The rules above mentioned are those announced by our own decisions. See, as to ambiguous contracts, Foster v. North American Acc. Ins. Co., 176 Iowa 399, 402, 158 N.W. 401, 402; Crowe v. Merchants Life Casualty Co., 202 Iowa 43, 209 N.W. 406; Jones v. Continental Cas. Co., 189 Iowa 678, 179 N.W. 203, 18 A.L.R. 1329; Mochel v. Iowa St. Trav. Men's Assn., 203 Iowa 623, 626, 213 N.W. 259, 260, 51 A.L.R. 1327; Carpenter v. Iowa St. Trav. Men's Assn., 213 Iowa 1001, 240 N.W. 639. In Kascoutas v. Federal Life Ins. Co., 189 Iowa 889, 892, 179 N.W. 133, 134, it is stated: "And here comes into action the elementary rule that, in construing such exceptions, the court will deal strictly with the insurer, who drafted the proviso, and will resolve all doubt in favor of payment."
It is a fundamental doctrine that, where a policy is ambiguous in its terms, or susceptible of two or more constructions, that construction should be placed on it which is most favorable to the insured.
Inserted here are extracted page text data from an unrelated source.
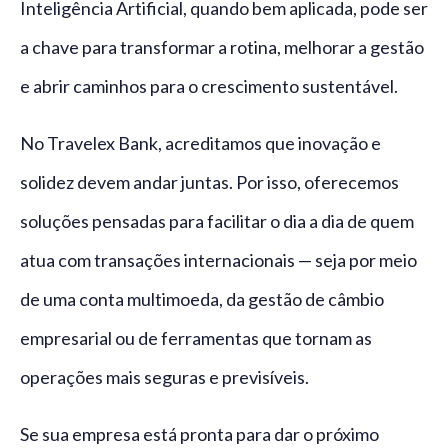
Inteligência Artificial, quando bem aplicada, pode ser
a chave para transformar a rotina, melhorar a gestão
e abrir caminhos para o crescimento sustentável.
No Travelex Bank, acreditamos que inovação e
solidez devem andar juntas. Por isso, oferecemos
soluções pensadas para facilitar o dia a dia de quem
atua com transações internacionais — seja por meio
de uma conta multimoeda, da gestão de câmbio
empresarial ou de ferramentas que tornam as
operações mais seguras e previsíveis.
Se sua empresa está pronta para dar o próximo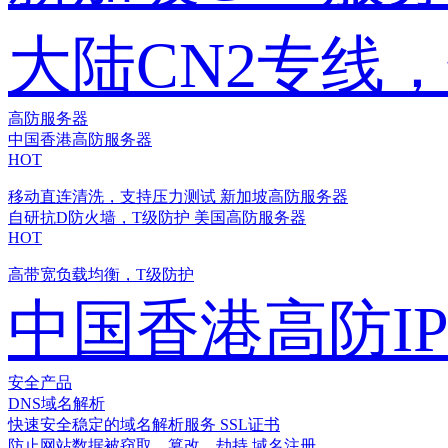
大陆CN2专线
高防服务器
中国香港高防服务器
HOT
移动直连清洗，支持压力测试
新加坡高防服务器
自研抗D防火墙，T级防护
美国高防服务器
HOT
高带宽负载均衡，T级防护
中国香港高防I
安全产品
DNS域名解析
快速安全稳定的域名解析服务
SSL证书
防止网站数据被窃取、篡改、劫持
域名注册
Kirkpatrick v. Aetna Life Ins. Co., 141 Iowa 74; Foster v. North American Acc. Ins. Co., 176 Iowa 399; Teeple v. Fraternal Bankers' Reserve Soc., 179 Iowa 65. We have also said that, if an exception of liability in an accident policy is susceptible of two meanings, that one is to be adopted which is most favorable to the insured.
But he suffered hernia — this disability, this sickness — before the coverage of the policy was in effect. Foster v. North American Accident Ins. Co., Tex. Civ. App. 86 S.W.2d 476, by this court, answers every suggestion of "ambiguity" made by appellee. The judgment of the lower court is reversed and judgment here rendered for appellant.